__WHAT YOU SHOULD DO__
In the records below, find the line holding "and you can" and the line holding "with an Electric". Set down both, with every line between them, exactly.

------ SUPPLIED RECORDS ------

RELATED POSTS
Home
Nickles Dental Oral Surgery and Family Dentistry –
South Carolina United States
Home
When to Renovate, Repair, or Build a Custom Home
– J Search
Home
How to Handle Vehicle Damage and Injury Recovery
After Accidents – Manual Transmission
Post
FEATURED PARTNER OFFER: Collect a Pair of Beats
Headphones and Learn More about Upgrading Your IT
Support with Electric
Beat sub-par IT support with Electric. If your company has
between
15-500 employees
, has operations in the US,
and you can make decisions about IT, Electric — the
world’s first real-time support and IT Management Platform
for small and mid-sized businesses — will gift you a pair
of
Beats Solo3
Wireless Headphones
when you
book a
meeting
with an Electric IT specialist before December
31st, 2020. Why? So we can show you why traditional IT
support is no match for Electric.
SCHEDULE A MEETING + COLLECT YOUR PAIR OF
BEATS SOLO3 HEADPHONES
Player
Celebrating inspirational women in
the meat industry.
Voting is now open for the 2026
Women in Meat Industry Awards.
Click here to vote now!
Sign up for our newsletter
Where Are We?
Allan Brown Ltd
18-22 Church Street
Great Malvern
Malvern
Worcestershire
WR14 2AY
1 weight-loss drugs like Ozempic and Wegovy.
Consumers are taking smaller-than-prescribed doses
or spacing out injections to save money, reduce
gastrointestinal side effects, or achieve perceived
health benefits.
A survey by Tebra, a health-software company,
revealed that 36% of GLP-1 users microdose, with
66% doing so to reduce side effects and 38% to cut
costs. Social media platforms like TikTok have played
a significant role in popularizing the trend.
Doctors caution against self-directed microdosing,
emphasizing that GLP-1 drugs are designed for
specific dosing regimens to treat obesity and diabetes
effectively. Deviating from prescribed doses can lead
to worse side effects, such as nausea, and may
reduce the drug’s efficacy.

------

__FINAL ANSWER__
and you can make decisions about IT, Electric — the
world’s first real-time support and IT Management Platform
for small and mid-sized businesses — will gift you a pair
of
Beats Solo3
Wireless Headphones
when you
book a
meeting
with an Electric IT specialist before December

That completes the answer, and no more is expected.